▶ What is expected
Copy the data exactly from the line that contains "Identify the location of Mobile" through the line that contains "What do you see at coordinates (587, 2252)", keeping both end lines and leaving out everything else.

▶ Records for this exercise
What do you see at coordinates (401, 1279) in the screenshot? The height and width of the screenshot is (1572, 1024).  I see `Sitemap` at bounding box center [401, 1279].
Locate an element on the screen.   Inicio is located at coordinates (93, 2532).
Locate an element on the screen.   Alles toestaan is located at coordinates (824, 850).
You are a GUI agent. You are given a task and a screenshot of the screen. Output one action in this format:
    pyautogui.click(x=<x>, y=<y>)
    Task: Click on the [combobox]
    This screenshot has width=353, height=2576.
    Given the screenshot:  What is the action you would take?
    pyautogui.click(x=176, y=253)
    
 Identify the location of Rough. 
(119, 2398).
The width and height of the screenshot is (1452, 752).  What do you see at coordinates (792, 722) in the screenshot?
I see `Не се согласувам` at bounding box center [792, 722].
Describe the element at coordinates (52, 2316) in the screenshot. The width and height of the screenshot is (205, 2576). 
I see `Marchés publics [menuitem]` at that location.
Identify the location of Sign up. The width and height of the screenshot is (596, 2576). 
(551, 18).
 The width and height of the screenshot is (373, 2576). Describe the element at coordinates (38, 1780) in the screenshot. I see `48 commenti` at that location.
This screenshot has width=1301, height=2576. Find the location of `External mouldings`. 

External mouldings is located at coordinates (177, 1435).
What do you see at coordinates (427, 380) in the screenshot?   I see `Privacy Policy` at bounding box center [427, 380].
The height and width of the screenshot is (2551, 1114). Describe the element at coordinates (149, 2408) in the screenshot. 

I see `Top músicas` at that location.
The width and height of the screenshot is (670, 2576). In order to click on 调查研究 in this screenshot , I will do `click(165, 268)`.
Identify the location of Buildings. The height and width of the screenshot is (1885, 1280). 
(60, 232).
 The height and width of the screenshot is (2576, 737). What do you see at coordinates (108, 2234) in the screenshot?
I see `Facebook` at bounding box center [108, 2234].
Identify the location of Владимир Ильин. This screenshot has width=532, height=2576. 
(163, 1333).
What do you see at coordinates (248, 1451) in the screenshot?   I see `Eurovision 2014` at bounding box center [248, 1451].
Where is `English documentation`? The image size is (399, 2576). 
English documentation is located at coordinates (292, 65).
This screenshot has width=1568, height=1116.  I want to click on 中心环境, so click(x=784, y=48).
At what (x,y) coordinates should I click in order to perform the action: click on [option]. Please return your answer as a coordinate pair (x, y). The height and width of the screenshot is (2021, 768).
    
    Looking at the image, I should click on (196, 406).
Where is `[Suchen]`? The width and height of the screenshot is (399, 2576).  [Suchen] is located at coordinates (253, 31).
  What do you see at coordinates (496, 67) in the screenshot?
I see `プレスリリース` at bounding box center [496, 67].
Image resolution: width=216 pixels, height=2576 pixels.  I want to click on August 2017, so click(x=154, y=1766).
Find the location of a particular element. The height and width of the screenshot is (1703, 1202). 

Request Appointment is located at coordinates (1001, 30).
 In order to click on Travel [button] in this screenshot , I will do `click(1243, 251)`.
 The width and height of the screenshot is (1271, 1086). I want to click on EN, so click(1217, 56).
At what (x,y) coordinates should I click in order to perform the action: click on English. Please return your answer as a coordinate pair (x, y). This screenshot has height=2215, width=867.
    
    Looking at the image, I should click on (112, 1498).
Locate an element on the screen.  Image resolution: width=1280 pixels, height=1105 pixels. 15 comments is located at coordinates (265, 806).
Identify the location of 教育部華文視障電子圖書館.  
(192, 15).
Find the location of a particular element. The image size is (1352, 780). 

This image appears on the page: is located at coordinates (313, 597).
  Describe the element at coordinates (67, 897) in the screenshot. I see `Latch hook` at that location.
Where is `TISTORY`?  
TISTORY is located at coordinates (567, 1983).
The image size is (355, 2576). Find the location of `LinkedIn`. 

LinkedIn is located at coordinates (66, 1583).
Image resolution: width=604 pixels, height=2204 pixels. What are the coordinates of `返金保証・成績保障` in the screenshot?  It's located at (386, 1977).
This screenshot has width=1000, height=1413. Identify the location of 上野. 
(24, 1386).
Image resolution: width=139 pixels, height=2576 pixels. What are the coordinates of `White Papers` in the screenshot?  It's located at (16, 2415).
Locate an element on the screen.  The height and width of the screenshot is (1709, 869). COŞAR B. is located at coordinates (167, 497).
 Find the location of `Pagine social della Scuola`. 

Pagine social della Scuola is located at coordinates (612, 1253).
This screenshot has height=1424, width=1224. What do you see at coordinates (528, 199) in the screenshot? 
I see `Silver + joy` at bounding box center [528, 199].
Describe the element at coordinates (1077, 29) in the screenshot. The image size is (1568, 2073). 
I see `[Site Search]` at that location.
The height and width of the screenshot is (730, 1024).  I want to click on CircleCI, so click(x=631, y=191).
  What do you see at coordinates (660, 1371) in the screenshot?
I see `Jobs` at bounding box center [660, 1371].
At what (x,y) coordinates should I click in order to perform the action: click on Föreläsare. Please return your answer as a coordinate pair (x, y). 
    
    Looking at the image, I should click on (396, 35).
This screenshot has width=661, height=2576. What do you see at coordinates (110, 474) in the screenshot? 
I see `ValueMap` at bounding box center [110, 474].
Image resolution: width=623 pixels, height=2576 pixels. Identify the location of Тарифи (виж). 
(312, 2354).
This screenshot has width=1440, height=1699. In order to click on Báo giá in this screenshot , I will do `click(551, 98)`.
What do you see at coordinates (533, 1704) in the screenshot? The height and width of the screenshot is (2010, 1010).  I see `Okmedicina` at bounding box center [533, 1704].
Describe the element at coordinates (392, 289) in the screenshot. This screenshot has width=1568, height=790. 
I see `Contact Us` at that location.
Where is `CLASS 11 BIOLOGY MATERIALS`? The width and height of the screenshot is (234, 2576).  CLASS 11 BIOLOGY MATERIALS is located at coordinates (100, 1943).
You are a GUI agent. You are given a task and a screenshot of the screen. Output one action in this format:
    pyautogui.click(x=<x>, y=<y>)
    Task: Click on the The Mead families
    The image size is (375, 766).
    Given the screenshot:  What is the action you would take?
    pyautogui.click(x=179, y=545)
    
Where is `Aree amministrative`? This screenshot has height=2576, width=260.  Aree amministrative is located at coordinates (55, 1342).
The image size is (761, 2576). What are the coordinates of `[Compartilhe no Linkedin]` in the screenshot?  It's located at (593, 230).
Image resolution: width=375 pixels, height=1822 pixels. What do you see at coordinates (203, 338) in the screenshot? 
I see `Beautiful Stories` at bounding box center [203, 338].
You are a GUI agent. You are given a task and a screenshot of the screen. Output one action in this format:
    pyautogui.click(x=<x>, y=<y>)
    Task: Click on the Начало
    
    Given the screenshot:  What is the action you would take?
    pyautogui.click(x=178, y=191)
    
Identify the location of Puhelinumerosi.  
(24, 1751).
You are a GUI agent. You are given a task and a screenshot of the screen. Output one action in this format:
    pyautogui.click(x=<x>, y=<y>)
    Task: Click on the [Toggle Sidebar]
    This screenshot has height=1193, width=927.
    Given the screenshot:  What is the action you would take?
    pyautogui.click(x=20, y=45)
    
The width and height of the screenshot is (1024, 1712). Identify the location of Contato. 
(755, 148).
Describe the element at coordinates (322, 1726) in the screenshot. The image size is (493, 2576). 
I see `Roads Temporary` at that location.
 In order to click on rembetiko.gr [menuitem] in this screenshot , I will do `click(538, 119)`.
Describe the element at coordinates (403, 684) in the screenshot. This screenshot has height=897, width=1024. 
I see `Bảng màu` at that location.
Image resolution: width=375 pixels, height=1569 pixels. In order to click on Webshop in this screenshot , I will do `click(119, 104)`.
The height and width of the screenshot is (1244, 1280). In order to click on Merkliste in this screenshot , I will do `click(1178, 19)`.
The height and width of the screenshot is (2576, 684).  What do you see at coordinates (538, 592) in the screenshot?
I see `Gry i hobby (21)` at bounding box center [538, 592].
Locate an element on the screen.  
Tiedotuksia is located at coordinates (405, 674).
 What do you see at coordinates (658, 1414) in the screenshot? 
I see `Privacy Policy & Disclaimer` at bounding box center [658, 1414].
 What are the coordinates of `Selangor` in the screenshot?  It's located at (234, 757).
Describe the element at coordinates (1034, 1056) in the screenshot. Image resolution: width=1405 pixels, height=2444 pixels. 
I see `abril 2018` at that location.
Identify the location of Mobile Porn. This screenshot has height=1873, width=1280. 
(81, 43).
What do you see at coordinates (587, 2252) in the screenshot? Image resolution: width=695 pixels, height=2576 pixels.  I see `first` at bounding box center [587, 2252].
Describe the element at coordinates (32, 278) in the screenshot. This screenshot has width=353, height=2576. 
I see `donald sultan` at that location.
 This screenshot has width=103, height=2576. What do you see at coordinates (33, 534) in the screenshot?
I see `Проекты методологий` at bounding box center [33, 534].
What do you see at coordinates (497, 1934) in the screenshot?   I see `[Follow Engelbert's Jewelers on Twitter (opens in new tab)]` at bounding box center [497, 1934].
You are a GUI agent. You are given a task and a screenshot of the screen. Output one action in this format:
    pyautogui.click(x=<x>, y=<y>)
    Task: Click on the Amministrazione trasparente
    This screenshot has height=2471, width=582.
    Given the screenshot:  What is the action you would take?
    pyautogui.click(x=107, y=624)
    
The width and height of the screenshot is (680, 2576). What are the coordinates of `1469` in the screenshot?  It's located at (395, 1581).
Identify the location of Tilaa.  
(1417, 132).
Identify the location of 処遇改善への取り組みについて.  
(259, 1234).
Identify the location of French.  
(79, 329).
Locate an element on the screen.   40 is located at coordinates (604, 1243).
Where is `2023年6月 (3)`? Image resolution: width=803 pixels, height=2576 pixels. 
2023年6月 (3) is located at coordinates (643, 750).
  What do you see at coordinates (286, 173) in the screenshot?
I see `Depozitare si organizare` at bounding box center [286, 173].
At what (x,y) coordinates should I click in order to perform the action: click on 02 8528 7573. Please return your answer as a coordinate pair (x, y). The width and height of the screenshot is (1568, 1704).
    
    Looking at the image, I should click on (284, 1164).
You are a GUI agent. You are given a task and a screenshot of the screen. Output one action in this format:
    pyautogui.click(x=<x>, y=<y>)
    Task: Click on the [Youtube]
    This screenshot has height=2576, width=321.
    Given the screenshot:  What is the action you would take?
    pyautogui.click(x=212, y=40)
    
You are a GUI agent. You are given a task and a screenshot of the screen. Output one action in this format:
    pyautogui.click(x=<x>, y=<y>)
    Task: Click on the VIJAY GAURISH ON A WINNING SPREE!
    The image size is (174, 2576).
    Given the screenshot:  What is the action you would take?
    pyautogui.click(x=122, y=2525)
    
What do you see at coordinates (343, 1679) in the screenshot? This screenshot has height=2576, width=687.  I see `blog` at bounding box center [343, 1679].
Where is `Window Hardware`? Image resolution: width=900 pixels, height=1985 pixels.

▶ Response to this task
Identify the location of Mobile Porn. This screenshot has height=1873, width=1280. 
(81, 43).
What do you see at coordinates (587, 2252) in the screenshot? Image resolution: width=695 pixels, height=2576 pixels.  I see `first` at bounding box center [587, 2252].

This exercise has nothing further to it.